We didn’t go to the same university due to some half-thought-out teenage boy-man sense that we should each stand on our two feet, and I’ll always regret that. The gaming continued nonetheless - both of us had PCs by that point, so would swap CD-Rs full of treats with each other whenever we met up. One of those was UT, and a visit to his student house one Summer the source of the above anecdote. Post-uni, JJ became a far worthier man than I - a teacher by trade, and an astonishingly proactive individual both socially and personally. Even his death reflected that - he collapsed in the gym, in training for a sponsored walk of the country’s length. The coroner was never able to find a cast-iron cause, but believes he had an irregular heartbeat as a result of an earlier viral infection. I’m a little too close to saying something stupidly saccharine like “he died as he lived” there. Let’s just say he lived a lot in only a quarter of a century. Me, I plonked myself in front of a monitor around 2001 and pretty much just stayed there. That’s damaged me in a lot of ways, most recently playing a significant part in my breaking up with my girlfriend of seven years. I need to keep JJ in mind if I’m going to change my ways. He wasn’t an intellectual inspiration to me in the way a number of my current friends are, but he’s the only person I know/knew who gave me a strong sense of how I should treat life.
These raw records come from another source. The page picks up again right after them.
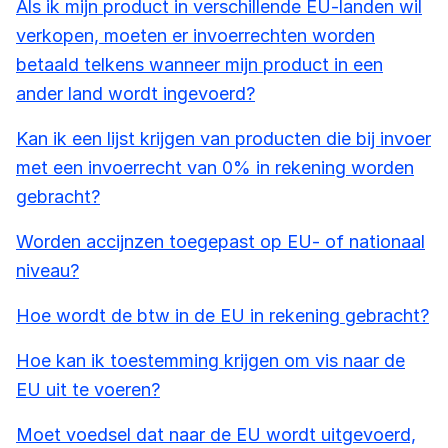
Als ik mijn product in verschillende EU-landen wil
verkopen, moeten er invoerrechten worden
betaald telkens wanneer mijn product in een
ander land wordt ingevoerd?
Kan ik een lijst krijgen van producten die bij invoer
met een invoerrecht van 0% in rekening worden
gebracht?
Worden accijnzen toegepast op EU- of nationaal
niveau?
Hoe wordt de btw in de EU in rekening gebracht?
Hoe kan ik toestemming krijgen om vis naar de
EU uit te voeren?
Moet voedsel dat naar de EU wordt uitgevoerd,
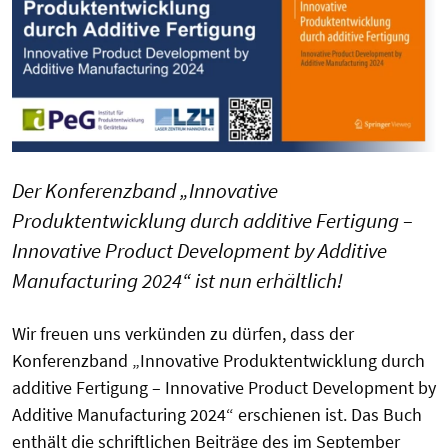
Der Konferenzband „Innovative
Produktentwicklung durch additive Fertigung –
Innovative Product Development by Additive
Manufacturing 2024“ ist nun erhältlich!
Wir freuen uns verkünden zu dürfen, dass der
Konferenzband „Innovative Produktentwicklung durch
additive Fertigung – Innovative Product Development by
Additive Manufacturing 2024“ erschienen ist. Das Buch
enthält die schriftlichen Beiträge des im September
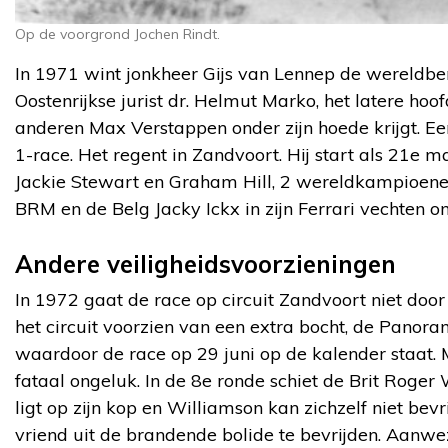
Op de voorgrond Jochen Rindt.
In 1971 wint jonkheer Gijs van Lennep de wereldbe
Oostenrijkse jurist dr. Helmut Marko, het latere ho
anderen Max Verstappen onder zijn hoede krijgt. Ee
1-race. Het regent in Zandvoort. Hij start als 21e
Jackie Stewart en Graham Hill, 2 wereldkampioenen,
BRM en de Belg Jacky Ickx in zijn Ferrari vechten om
Andere veiligheidsvoorzieningen
In 1972 gaat de race op circuit Zandvoort niet doo
het circuit voorzien van een extra bocht, de Panor
waardoor de race op 29 juni op de kalender staat
fataal ongeluk. In de 8e ronde schiet de Brit Roger
ligt op zijn kop en Williamson kan zichzelf niet bev
vriend uit de brandende bolide te bevrijden. Aanwe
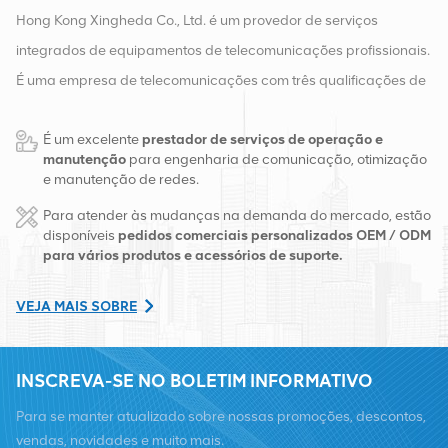
Hong Kong Xingheda Co., Ltd. é um provedor de serviços
integrados de equipamentos de telecomunicações profissionais.
É uma empresa de telecomunicações com três qualificações de
equipamentos sem fio, com fio e auxiliares. Atualmente, a
É um excelente
prestador de serviços de operação e
empresa possui dois armazéns inteligentes e centros de
manutenção
para engenharia de comunicação, otimização
distribuição de fábrica em Changsha e Hong Kong. Em 2016,
e manutenção de redes.
montamos uma sede de vendas internacionais em Changsha,
Para atender às mudanças na demanda do mercado, estão
China. Com sede na China, realizamos negócios internacionais
disponíveis
pedidos comerciais personalizados OEM / ODM
para vários produtos e acessórios de suporte.
no Sudeste Asiático, Europa, Estados Unidos, África e Rússia,
fornecemos estações base e fornecemos às principais
VEJA MAIS SOBRE
operadoras regionais de telecomunicações transformação de
equipamentos e serviços de manutenção abrangentes, como
INSCREVA-SE NO BOLETIM INFORMATIVO
transmissão, fornecimento de energia, módulos ópticos, cabos,
terminais e materiais auxiliares de suporte. Os prestadores de
Para se manter atualizado sobre nossas promoções, descontos,
serviços incluem Nokia, Ericsson, Huawei, ZTE, Bell, Alcatel,
vendas, novidades e muito mais.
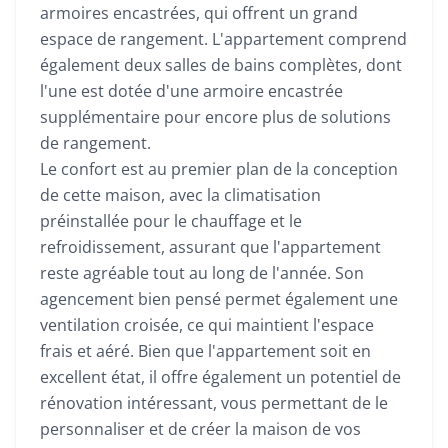
armoires encastrées, qui offrent un grand
espace de rangement. L'appartement comprend
également deux salles de bains complètes, dont
l'une est dotée d'une armoire encastrée
supplémentaire pour encore plus de solutions
de rangement.
Le confort est au premier plan de la conception
de cette maison, avec la climatisation
préinstallée pour le chauffage et le
refroidissement, assurant que l'appartement
reste agréable tout au long de l'année. Son
agencement bien pensé permet également une
ventilation croisée, ce qui maintient l'espace
frais et aéré. Bien que l'appartement soit en
excellent état, il offre également un potentiel de
rénovation intéressant, vous permettant de le
personnaliser et de créer la maison de vos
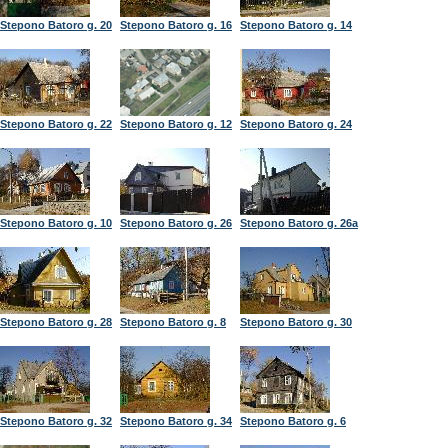
Stepono Batoro g. 20
Stepono Batoro g. 16
Stepono Batoro g. 14
Stepono Batoro g. 22
Stepono Batoro g. 12
Stepono Batoro g. 24
Stepono Batoro g. 10
Stepono Batoro g. 26
Stepono Batoro g. 26a
Stepono Batoro g. 28
Stepono Batoro g. 8
Stepono Batoro g. 30
Stepono Batoro g. 32
Stepono Batoro g. 34
Stepono Batoro g. 6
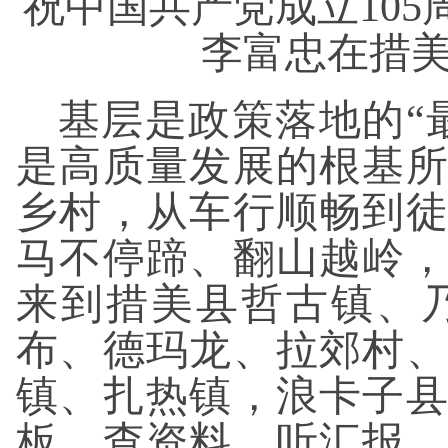
祝中国共产党成立10
李富忠在措
基层是政策落地的“
是高质量发展的根基
乡村，从车行顺畅到
马不停蹄、翻山越岭
来到措美县哲古镇、
布、德玛龙、拉郊村
镇、扎热镇，浪卡子
板、查资料、听汇报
In the couple of years preceding that, he didn’t do much gaming anymore - it was understandably secondary to these nobler pursuits. Not that long before he passed away, he expressed disappointment that I was still labouring away in games/tech journalism rather than moving onto something bigger. I was a little offended; there was enough about that career which I enjoyed to want to stay in it (this was before a couple of promotions pushed me too far into the managerial aspect of magazines, which is why I’m freelance these day), but I also knew I’d never be able to live up to his expectations. He was a better man than I, pure and simple. I also knew our shared gaming history was pretty much over, and that was a little sad.
That said, I’m pretty sure he’d have gotten a kick out of some of the stuff I’m writing about on RPS. The sort of wry, single-idea indie games that are so in vogue would have tickled him, and I like to think he’d have respected the more narrative pieces I occasionally wheel out. It may still have been about games, but at least I was writing, not simply reviewing. I wish he’d seen it, that I could have proven to him I wasn’t going to spend my life going nowhere on a PC magazine.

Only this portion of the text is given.